Could you copy exactly the lines below, beginning at the line with "Datos del producto" and stopping after the line with "Homologiert)", with no pictures?
===== DATA SHOWN =====
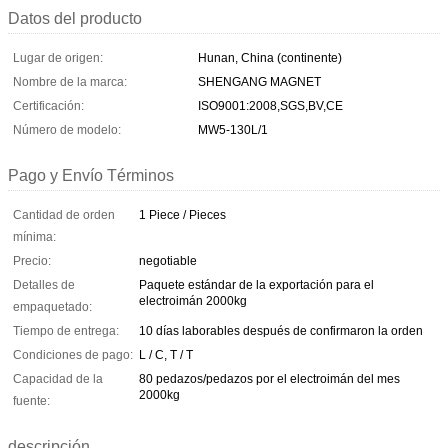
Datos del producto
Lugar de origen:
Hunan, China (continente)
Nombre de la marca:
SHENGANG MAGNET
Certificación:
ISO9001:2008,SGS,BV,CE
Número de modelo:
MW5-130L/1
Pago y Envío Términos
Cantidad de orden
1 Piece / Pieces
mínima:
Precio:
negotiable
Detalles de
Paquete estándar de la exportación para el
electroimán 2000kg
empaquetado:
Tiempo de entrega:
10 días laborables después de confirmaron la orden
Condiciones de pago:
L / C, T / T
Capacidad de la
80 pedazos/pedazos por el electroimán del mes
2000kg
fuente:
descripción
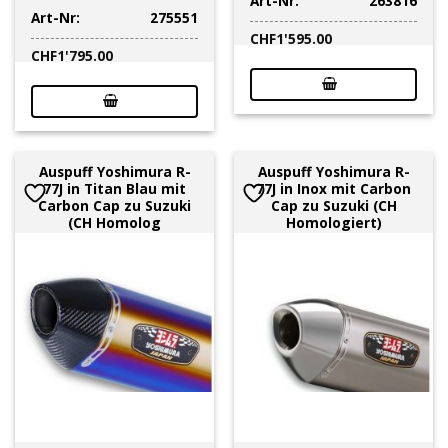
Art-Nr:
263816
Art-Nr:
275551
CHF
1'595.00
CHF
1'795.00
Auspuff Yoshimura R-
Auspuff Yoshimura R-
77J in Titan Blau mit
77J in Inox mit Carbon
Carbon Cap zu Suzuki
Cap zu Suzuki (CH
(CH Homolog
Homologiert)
=====
===== DATA SHOWN =====
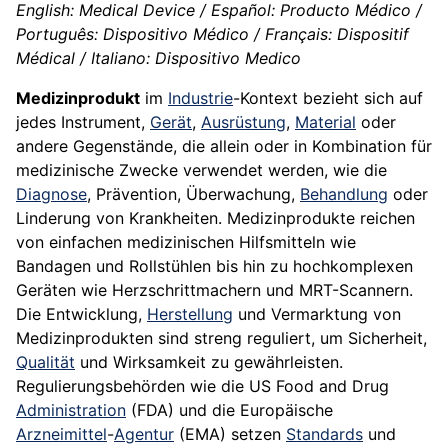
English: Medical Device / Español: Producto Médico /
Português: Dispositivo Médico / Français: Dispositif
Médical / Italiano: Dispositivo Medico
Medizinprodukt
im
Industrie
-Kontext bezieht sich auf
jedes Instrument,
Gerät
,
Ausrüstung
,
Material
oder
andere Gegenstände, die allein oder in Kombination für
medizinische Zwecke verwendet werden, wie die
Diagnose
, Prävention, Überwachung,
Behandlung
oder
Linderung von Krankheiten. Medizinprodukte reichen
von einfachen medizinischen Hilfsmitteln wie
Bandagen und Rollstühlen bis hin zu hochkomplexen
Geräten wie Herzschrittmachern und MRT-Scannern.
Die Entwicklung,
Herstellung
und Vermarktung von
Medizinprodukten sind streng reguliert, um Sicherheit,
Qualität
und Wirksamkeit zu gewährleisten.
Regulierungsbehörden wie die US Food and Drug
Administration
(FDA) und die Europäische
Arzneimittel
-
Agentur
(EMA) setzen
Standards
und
=====
===== DATA SHOWN =====
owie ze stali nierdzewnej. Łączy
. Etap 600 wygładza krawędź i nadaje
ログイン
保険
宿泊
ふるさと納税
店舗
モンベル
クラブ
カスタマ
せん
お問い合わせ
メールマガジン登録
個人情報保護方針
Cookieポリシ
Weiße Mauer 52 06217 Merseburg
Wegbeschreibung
=====
◆ **EXPECTED OUTPUT**:
Datos del producto
Lugar de origen:
Hunan, China (continente)
Nombre de la marca:
SHENGANG MAGNET
Certificación:
ISO9001:2008,SGS,BV,CE
Número de modelo:
MW5-130L/1
Pago y Envío Términos
Cantidad de orden
1 Piece / Pieces
mínima:
Precio:
negotiable
Detalles de
Paquete estándar de la exportación para el
electroimán 2000kg
empaquetado:
Tiempo de entrega:
10 días laborables después de confirmaron la orden
Condiciones de pago:
L / C, T / T
Capacidad de la
80 pedazos/pedazos por el electroimán del mes
2000kg
fuente:
descripción
Art-Nr:
263816
Art-Nr:
275551
CHF
1'595.00
CHF
1'795.00
Auspuff Yoshimura R-
Auspuff Yoshimura R-
77J in Titan Blau mit
77J in Inox mit Carbon
Carbon Cap zu Suzuki
Cap zu Suzuki (CH
(CH Homolog
Homologiert)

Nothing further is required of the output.